Type out the lines below exactly, pictures excluded.
─── Supplied records ───
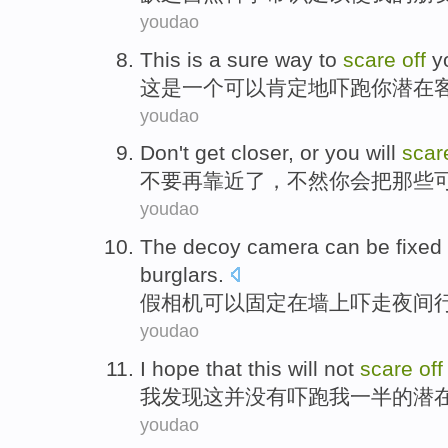
youdao
This
is
a
sure
way to
scare
off
y
这
是
一个
可以肯定
地
吓跑
你
潜在
youdao
Don't
get closer
,
or
you
will
sca
不要
再
靠近
了，
不然
你
会
把
那些
youdao
The decoy
camera
can be
fixed
burglars
.
假
相机
可以
固定
在
墙上
吓走
夜间
youdao
I
hope that
this
will not
scare
off
我
发现
这
并
没有
吓跑
我
一半
的
潜
youdao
───
- _Response to the exercise_:
youdao
This
is
a
sure
way to
scare
off
y
这
是
一个
可以肯定
地
吓跑
你
潜在
youdao
Don't
get closer
,
or
you
will
sca
不要
再
靠近
了，
不然
你
会
把
那些
youdao
The decoy
camera
can be
fixed
burglars
.
假
相机
可以
固定
在
墙上
吓走
夜间
youdao
I
hope that
this
will not
scare
off
我
发现
这
并
没有
吓跑
我
一半
的
潜
youdao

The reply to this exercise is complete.